Recorded data:
'''
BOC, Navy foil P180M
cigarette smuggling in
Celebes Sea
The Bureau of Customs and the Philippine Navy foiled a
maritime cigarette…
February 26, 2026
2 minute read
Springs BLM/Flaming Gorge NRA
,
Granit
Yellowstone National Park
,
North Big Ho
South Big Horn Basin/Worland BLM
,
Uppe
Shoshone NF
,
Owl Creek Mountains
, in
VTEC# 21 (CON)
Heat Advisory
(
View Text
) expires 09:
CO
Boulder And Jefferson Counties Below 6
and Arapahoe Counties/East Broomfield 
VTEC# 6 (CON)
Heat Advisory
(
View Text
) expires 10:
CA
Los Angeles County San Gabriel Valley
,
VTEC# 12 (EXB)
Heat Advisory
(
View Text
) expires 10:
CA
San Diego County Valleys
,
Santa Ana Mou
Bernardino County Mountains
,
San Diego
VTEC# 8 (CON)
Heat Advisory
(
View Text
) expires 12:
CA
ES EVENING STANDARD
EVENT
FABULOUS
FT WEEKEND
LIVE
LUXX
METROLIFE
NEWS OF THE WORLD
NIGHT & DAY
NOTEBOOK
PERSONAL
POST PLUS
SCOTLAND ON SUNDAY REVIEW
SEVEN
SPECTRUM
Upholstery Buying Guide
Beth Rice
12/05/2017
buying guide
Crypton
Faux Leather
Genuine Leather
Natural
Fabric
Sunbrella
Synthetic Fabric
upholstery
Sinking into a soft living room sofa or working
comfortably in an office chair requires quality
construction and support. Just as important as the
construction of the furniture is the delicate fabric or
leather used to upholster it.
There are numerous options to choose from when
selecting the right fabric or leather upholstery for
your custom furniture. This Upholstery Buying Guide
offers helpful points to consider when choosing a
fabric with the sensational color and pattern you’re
'''
'''
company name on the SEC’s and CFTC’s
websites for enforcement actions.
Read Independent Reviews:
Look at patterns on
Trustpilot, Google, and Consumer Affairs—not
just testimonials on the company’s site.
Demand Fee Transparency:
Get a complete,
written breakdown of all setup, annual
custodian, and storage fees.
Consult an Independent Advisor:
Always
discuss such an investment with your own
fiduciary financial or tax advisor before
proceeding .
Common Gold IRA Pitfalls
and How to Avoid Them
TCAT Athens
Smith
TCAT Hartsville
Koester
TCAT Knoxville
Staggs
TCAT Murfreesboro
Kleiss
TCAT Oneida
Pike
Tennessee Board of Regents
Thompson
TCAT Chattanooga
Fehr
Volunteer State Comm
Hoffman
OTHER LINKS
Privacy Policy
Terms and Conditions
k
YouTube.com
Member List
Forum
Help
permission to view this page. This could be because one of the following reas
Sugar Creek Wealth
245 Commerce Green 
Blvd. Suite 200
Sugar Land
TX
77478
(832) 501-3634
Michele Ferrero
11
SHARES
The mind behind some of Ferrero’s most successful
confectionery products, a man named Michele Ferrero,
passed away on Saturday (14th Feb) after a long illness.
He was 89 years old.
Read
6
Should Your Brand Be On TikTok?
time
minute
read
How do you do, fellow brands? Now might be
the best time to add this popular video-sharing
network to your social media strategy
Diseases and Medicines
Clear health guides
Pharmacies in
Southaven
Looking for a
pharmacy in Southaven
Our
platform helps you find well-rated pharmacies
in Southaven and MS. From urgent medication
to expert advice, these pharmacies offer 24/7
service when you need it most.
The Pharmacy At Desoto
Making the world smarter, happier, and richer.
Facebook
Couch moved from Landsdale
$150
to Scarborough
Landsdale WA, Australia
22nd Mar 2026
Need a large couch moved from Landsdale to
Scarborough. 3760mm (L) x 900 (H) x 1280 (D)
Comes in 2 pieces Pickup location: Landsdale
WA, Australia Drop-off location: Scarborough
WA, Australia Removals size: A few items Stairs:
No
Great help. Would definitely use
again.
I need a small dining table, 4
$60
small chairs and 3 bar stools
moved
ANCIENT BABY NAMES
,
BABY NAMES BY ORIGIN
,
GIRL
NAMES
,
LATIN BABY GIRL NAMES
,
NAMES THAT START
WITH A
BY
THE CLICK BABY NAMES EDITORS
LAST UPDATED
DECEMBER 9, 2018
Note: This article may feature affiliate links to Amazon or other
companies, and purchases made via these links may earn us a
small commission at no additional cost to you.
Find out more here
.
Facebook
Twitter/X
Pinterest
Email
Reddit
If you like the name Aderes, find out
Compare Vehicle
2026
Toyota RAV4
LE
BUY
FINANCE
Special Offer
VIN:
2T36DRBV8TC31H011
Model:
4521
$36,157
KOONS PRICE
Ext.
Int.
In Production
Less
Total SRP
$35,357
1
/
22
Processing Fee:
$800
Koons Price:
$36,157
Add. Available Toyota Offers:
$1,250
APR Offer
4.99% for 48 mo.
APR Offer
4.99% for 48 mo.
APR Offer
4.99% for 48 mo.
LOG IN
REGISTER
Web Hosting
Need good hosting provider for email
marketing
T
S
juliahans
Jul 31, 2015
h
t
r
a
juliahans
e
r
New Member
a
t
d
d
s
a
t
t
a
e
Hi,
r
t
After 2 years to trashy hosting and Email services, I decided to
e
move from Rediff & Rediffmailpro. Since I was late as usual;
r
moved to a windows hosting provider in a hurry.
'''
Of all the entries above, output exactly the lines between the one holding "your custom furniture." and the one holding "fabric with the", inclusive.

OUTPUT FOR THIS EXERCISE:
your custom furniture. This Upholstery Buying Guide
offers helpful points to consider when choosing a
fabric with the sensational color and pattern you’re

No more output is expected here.